CBI could prove to be an unlikely design ally

Designers were up in arms last year at the audacious free pitches set up by two Scottish local authorities seeking new identities. Even if a schoolchild, eligible as any to enter Fife Council’s contest, was able to produce a logo of any visual value, identity is more than a marque, designers agreed.

A Mac-literate 11-year-old might well produce a better emblem than the mediocre images created by so many design professionals. But identity has deeper, cultural roots, and a complex roll-out programme.

Inevitably, designers did not stand solidly against Fife and Edinburgh’s free-pitches and a few featured on the shortlists. This shows lack of confidence within design, but the situation highlights a broader concern – the ineptitude of the public sector to buy anything, including design, at a realistic price and through an efficient system.

The Department for Education and Employment’s spate of free pitches shows the Government is as bad as the rest, yet it is one of the biggest buyers of goods and services. It’s hard to put a figure on it, but the Civil Service is known to spend a huge amount on design yet has no coherent design management policy. The upshot is bad use of design, but more importantly the squandering of public funds on inadequate purchasing systems.

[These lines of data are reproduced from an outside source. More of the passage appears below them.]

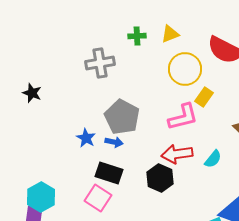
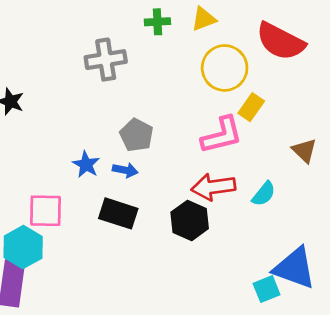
gray pentagon: (122, 117) -> (136, 135), size x0.7
pink square: (98, 198) -> (45, 211), moved, turned -32

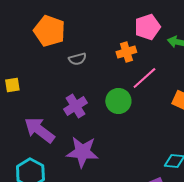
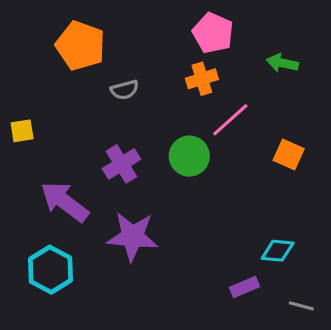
pink pentagon: (147, 27) -> (213, 33), moved, turned -30

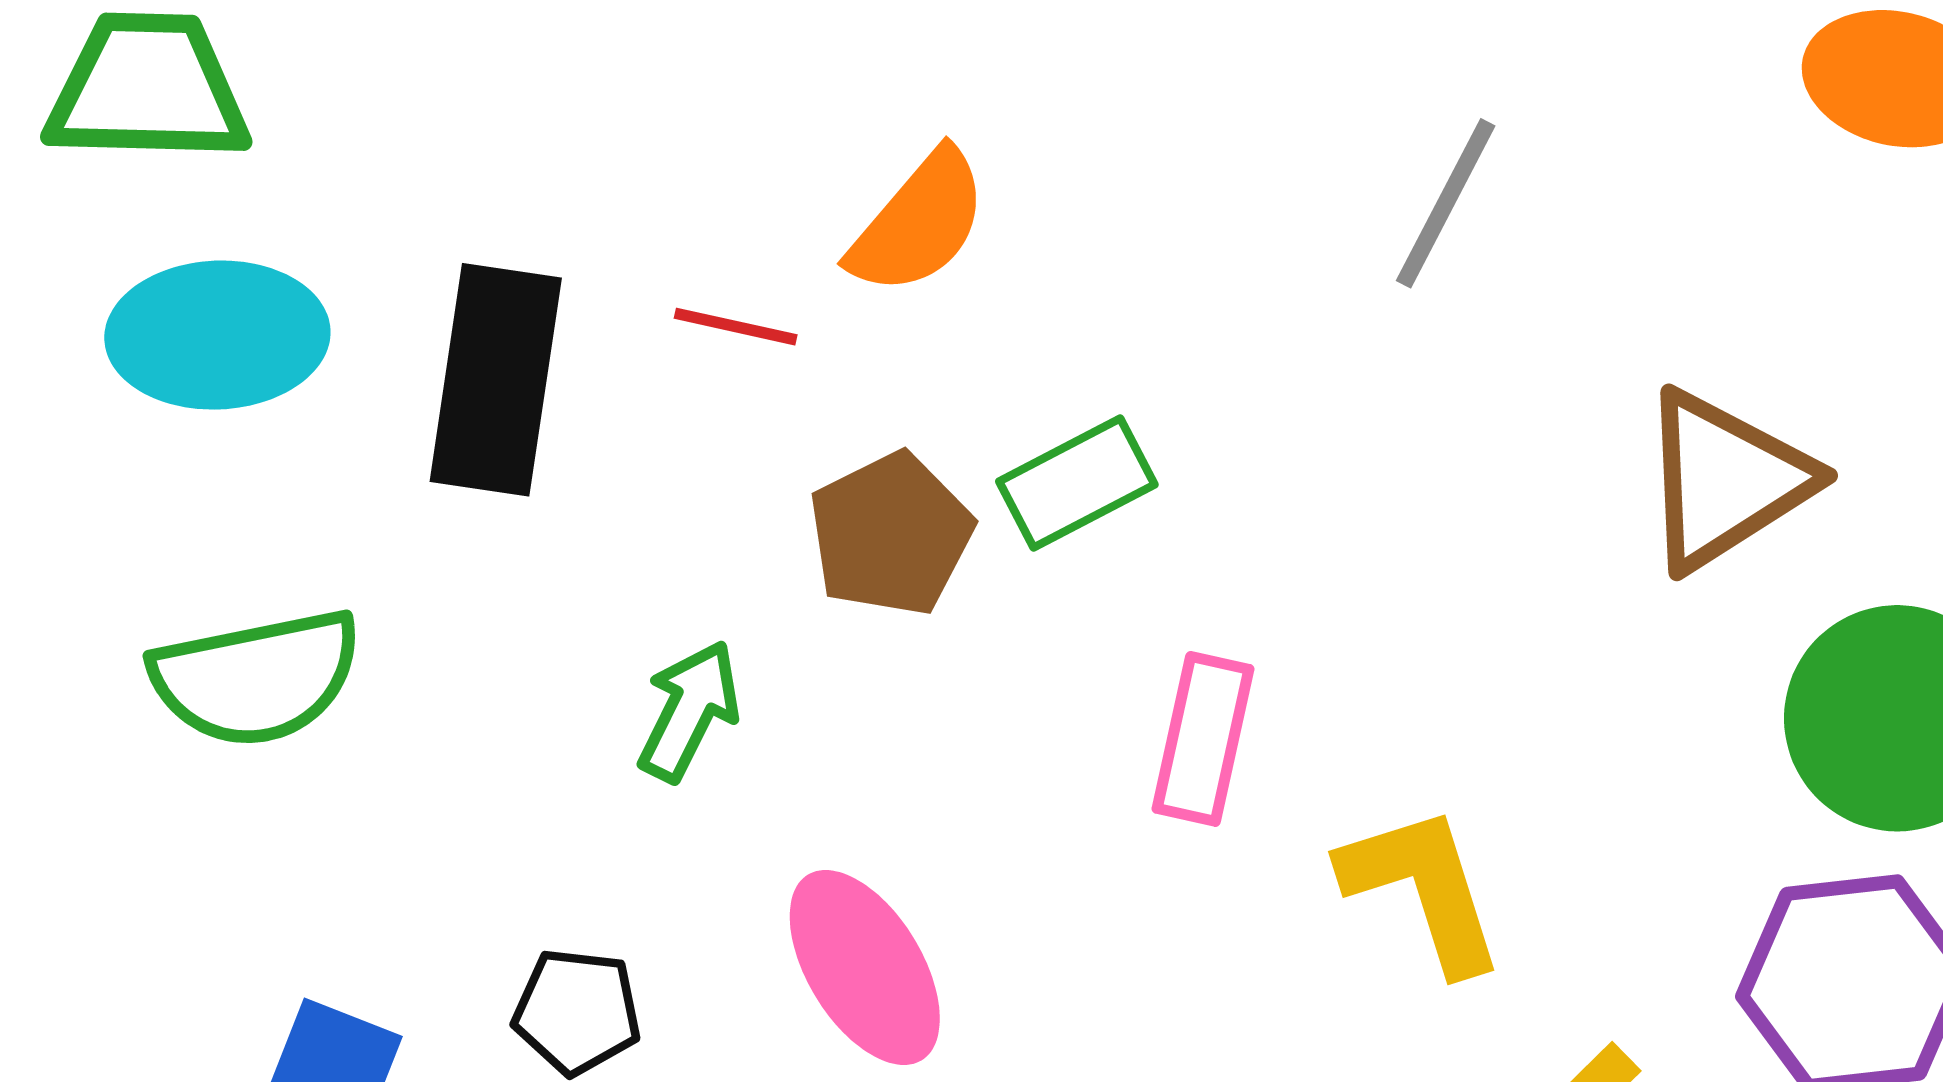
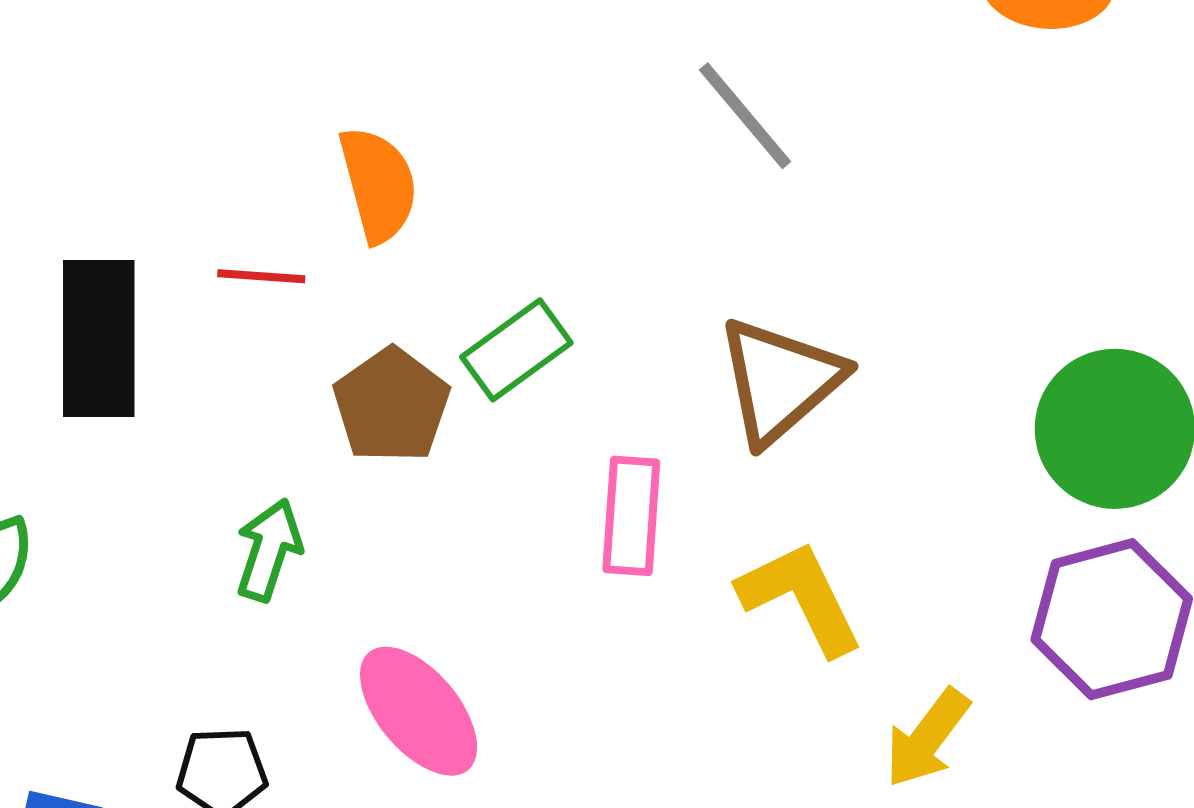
gray line: (1446, 203) -> (745, 116), turned -59
orange semicircle: (918, 223) -> (378, 184), turned -47
brown triangle: (1725, 480) -> (780, 381), moved

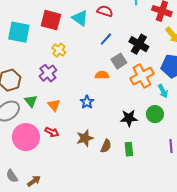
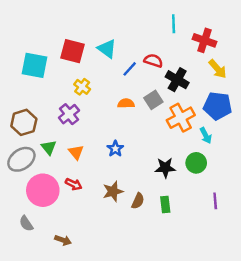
red semicircle: (105, 11) -> (153, 61), moved
blue line: (106, 39) -> (130, 69), moved
orange semicircle: (102, 75) -> (126, 103), moved
gray semicircle: (12, 176) -> (26, 224), moved
brown arrow: (34, 181) -> (63, 240), moved, turned 56

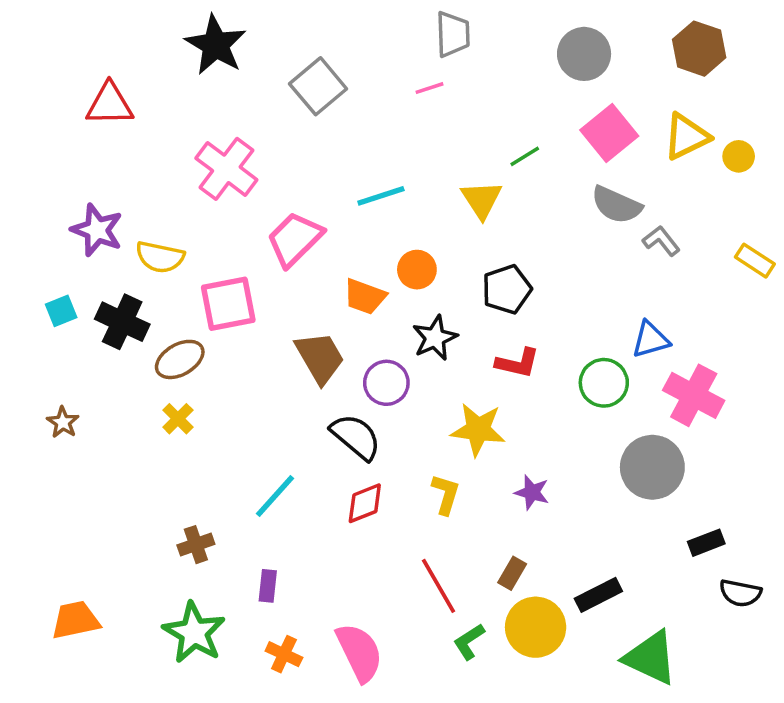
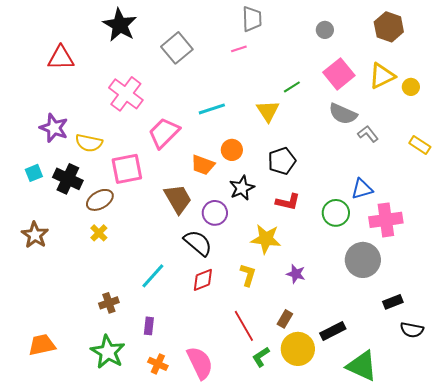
gray circle: (584, 54) -> (325, 30), size x0.6
pink cross: (694, 395) -> (386, 220), turned -36
brown star: (63, 422) -> (35, 235), size x1.5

The issue has been raised before, not least by Jeremy Rewse-Davies when he was Chartered Society of Designers president, but the design establishment has proved to have little clout with Government. Now though there is hope of change, with Michael Heseltine reportedly keen to improve Government purchasing and a new champion for the cause in the Confederation of British Industry.

CBI associate director Barbara Walker has persuaded her bosses that the public sector could do with private sector help to sort out its purchasing policies. The benefit for the CBI? Like designers, its members suffer the ills of existing poor practices, she says.

Walker is not concerned specifically with design, but her work at the CBI can only help creative businesses.